Le système international de prohibition des drogues
Pierre angulaire de la politique mondiale des drogues, la Convention unique sur les stupéfiants des Nations Unies voit le jour en 1961 et instaure le systeme international de prohibition. Elle interdit et règlemente le commerce à travers, notamment, l’établissement d’une liste internationale des stupéfiants. En 1971, la lutte contre les stupéfiants connaît un développement majeur lorsque le président Nixon déclare la drogue « ennemie numéro un des Etats-Unis ». Cette « guerre contre la drogue » instaure un nouveau paradigme puisqu’elle vise à combattre la drogue sur tous les fronts, y compris en réprimant les consommateurs par de lourdes peines de prison. Des mesures drastiques censées enrayer la consommatin d’héroïne qui explose alors à travers le pays suite au retour de milliers de GI’s devenus accros pendant la guerre du Vietnam. La répression de la consommation se généralise et prend une dimension internationale en 1988 lorsque les Nations Unies adoptent une convention qui contraint les Etats à poursuivre pénalement les consommateurs : « chaque Partie adopte les mesures nécessaires pour conférer le caractère d’infraction pénale conformément à son droit interne, lorsque l’acte a été commis intentionnellement, à la détention et à l’achat de stupéfiants et de substances psychotropes et à la culture de stupéfiants destinés à la consommation personnelle (…) »

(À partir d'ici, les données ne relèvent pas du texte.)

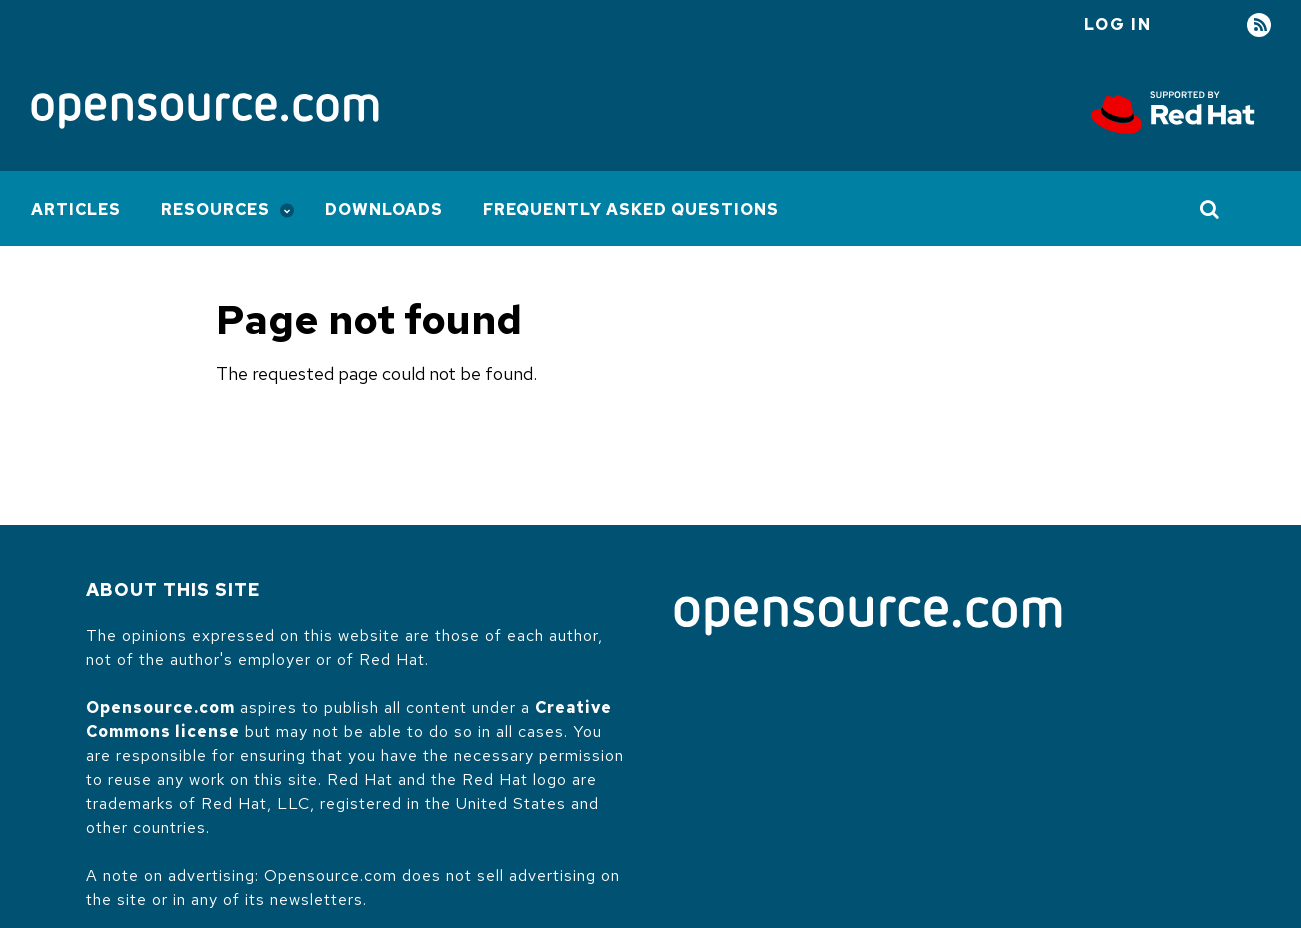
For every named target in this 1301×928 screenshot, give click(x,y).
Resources (215, 209)
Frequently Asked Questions (631, 209)
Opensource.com (160, 707)
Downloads (384, 209)
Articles (76, 209)
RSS (1259, 25)
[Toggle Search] (1210, 209)
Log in (1118, 24)
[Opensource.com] (205, 112)
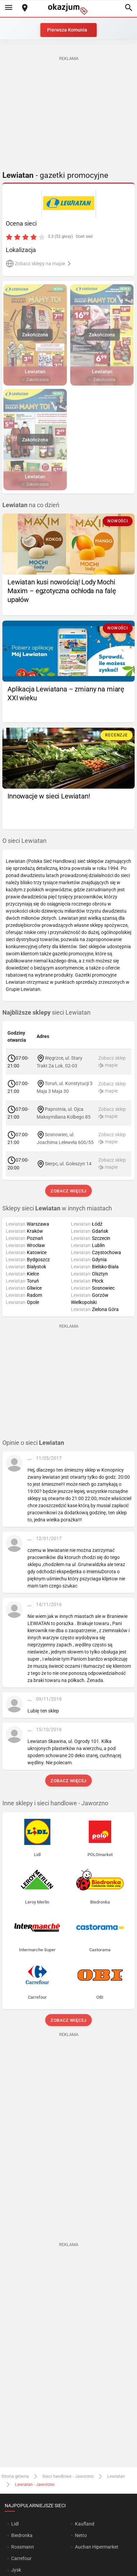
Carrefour (21, 2558)
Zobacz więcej (68, 1190)
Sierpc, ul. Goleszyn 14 (68, 1163)
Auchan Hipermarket (96, 2547)
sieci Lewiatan (46, 1012)
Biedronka (22, 2535)
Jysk (16, 2570)
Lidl (15, 2524)
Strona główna (15, 2476)
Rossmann (22, 2547)
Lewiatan (116, 2476)
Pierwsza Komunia (67, 30)
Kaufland (84, 2524)
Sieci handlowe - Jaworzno (68, 2476)
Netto (81, 2535)
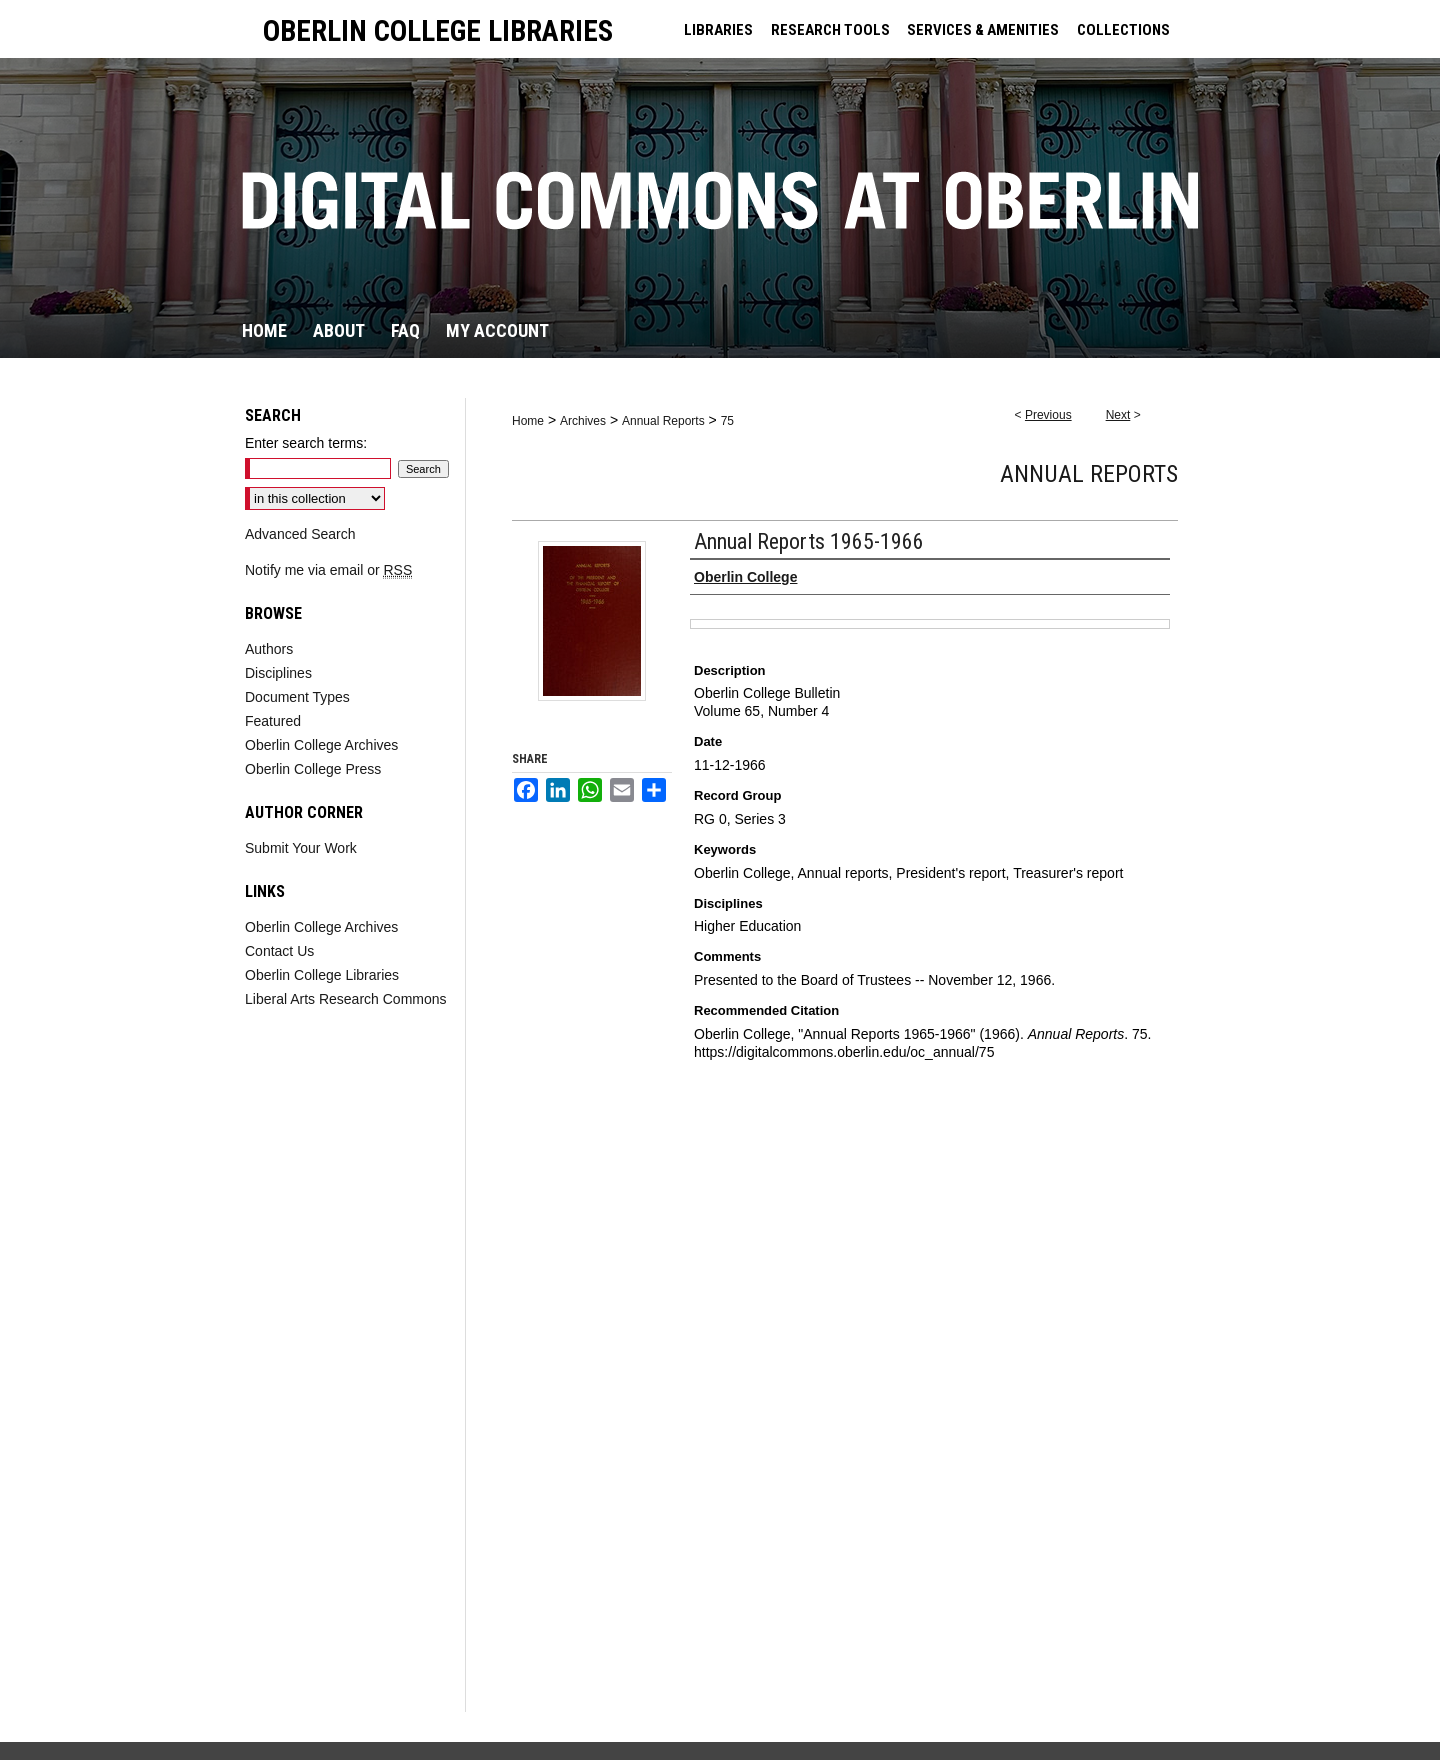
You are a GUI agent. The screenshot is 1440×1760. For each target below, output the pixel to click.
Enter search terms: (306, 443)
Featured (273, 721)
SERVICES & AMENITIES (983, 30)
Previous (1048, 415)
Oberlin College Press (313, 769)
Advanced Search (300, 534)
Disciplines (278, 673)
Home (528, 421)
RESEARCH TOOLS (830, 30)
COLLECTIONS (1123, 30)
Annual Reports (663, 421)
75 (727, 421)
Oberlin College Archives (321, 745)
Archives (583, 421)
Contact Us (279, 951)
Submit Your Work (301, 848)
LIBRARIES (718, 30)
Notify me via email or (328, 570)
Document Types (297, 697)
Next (1118, 415)
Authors (269, 649)
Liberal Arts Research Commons (346, 999)
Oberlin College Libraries (322, 975)
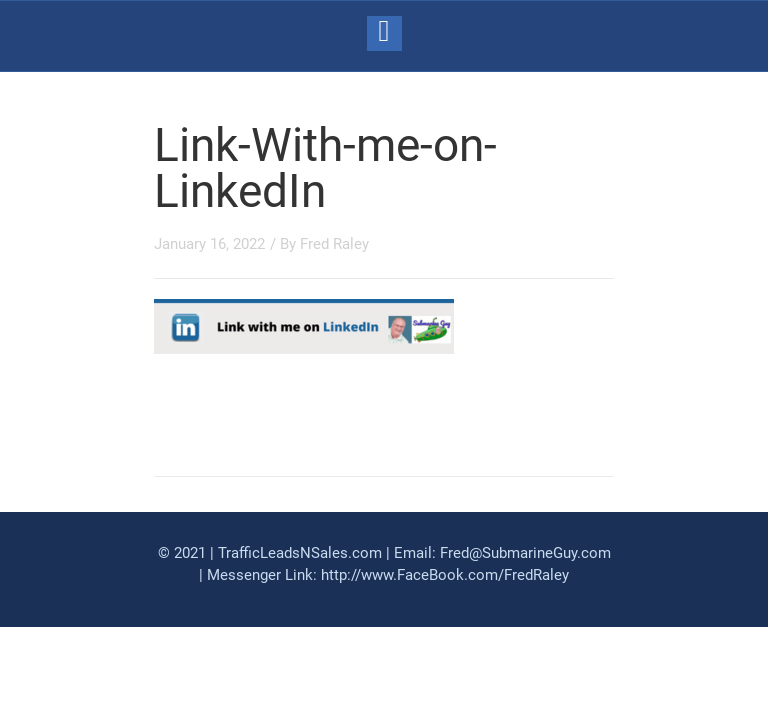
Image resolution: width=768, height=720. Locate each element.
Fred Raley (334, 244)
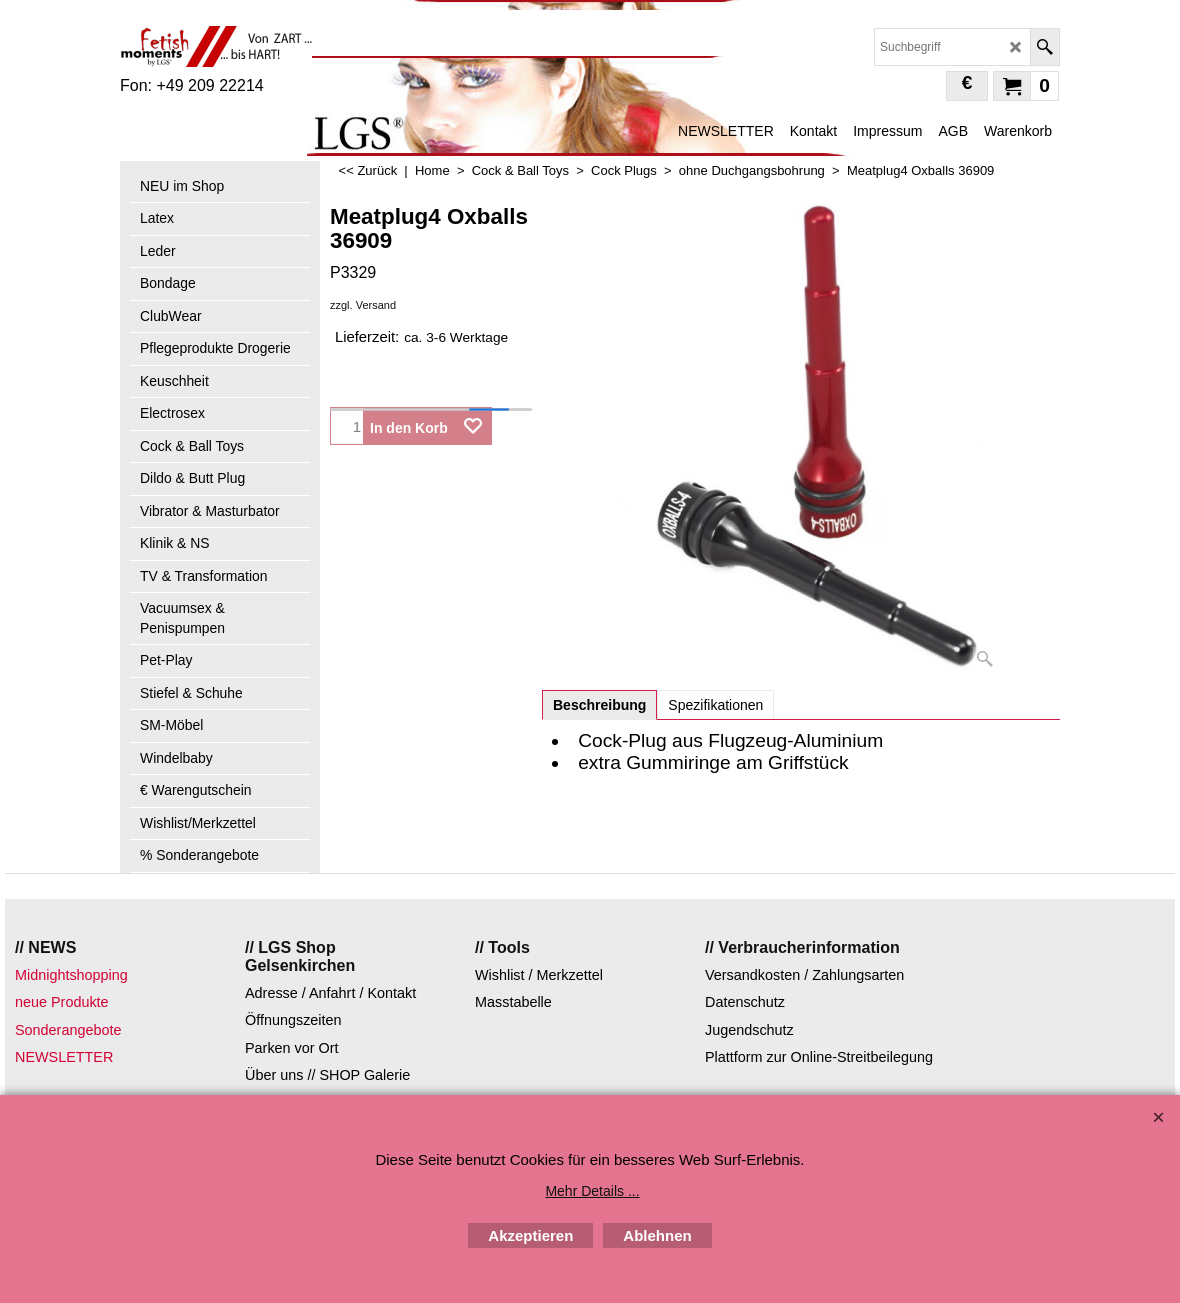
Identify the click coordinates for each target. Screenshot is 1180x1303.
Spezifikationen (715, 705)
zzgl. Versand (363, 305)
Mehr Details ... (592, 1191)
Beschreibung (599, 705)
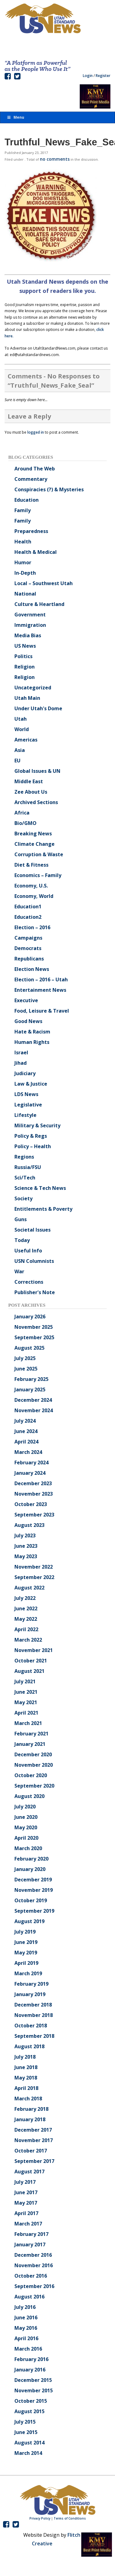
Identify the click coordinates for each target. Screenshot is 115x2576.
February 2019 (31, 1983)
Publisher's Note (34, 1292)
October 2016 (30, 2275)
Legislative (28, 1104)
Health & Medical (35, 552)
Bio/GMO (25, 823)
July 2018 (25, 2056)
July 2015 (25, 2421)
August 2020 (29, 1796)
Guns (20, 1219)
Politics (23, 656)
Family (22, 510)
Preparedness (31, 531)
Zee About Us (30, 791)
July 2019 (25, 1931)
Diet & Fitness (31, 864)
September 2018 (34, 2036)
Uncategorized (32, 687)
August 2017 (29, 2171)
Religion (24, 666)
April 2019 (26, 1963)
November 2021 (33, 1650)
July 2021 (25, 1681)
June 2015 (25, 2432)
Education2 (27, 917)
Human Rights (31, 1042)
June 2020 (25, 1817)
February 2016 (31, 2359)
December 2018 (33, 2004)
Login (88, 75)
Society (23, 1198)
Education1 (27, 906)
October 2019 (30, 1900)
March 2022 (28, 1639)
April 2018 (26, 2088)
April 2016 (26, 2338)
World (21, 729)
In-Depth (25, 572)
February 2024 (31, 1462)
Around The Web (34, 468)
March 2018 (28, 2098)
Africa (21, 812)
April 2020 (26, 1837)
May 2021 (25, 1702)
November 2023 (33, 1493)
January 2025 (29, 1389)
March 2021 (28, 1723)
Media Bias (27, 635)
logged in (35, 432)
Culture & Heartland (39, 604)
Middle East (28, 781)
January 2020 (29, 1869)
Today (22, 1240)
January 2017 (29, 2244)
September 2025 (34, 1337)
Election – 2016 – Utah (41, 979)
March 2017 (28, 2223)
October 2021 (30, 1660)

=> Convention contre le trafic illicite de stupéfiants et de substances psychotropes de 1988, Art 3, al. 2 [11]
Vingt-cinq ans plus tard, cette convention fait toujours autorité au niveau international et les Etats qui tentent des approches moins répressives de la politique de la drogue sont montrés du doigt. C’est le cas, notamment de la politique suisse des 4 piliers, dénoncée par les instances de l’ONU alors qu’elle est souvent citée en modèle puisqu’elle a permis de diminuer les risques sociaux-sanitaires tout en réduisant le nombre de personnes dépendantes à l’héroïne (Incidence of heroin use in Zurich, Switzerland: a treatment case register analysis Carlos Nordt, Rudolf Stohler, Clinique universitaire de psychiatrie (PUK) de Zurich, in The Lancet, 2006; 367: 1830-1834).
Encore très idéologique, le dispositif international de lutte contre la drogue repose sur la croyance en la possibilité d’éradiquer complètement la consommation et la production de stupéfiants. Une croyance peut-être légitime il y a cinquante ans mais qui s’apparente aujourd’hui à un aveuglement ou a de la naïveté. Depuis les années’60, malgré une répression ininterrompue, le nombre de consommateurs de stupéfiants n’a cessé d’augmenter. A défaut d’atteindre ses buts, la prohibition a accéléré l’essor de réseaux mafieux souvent violents qui contrôlent aujourd’hui le marché. Elle contribue en outre à la marginalisation croissante des consommateurs de drogue.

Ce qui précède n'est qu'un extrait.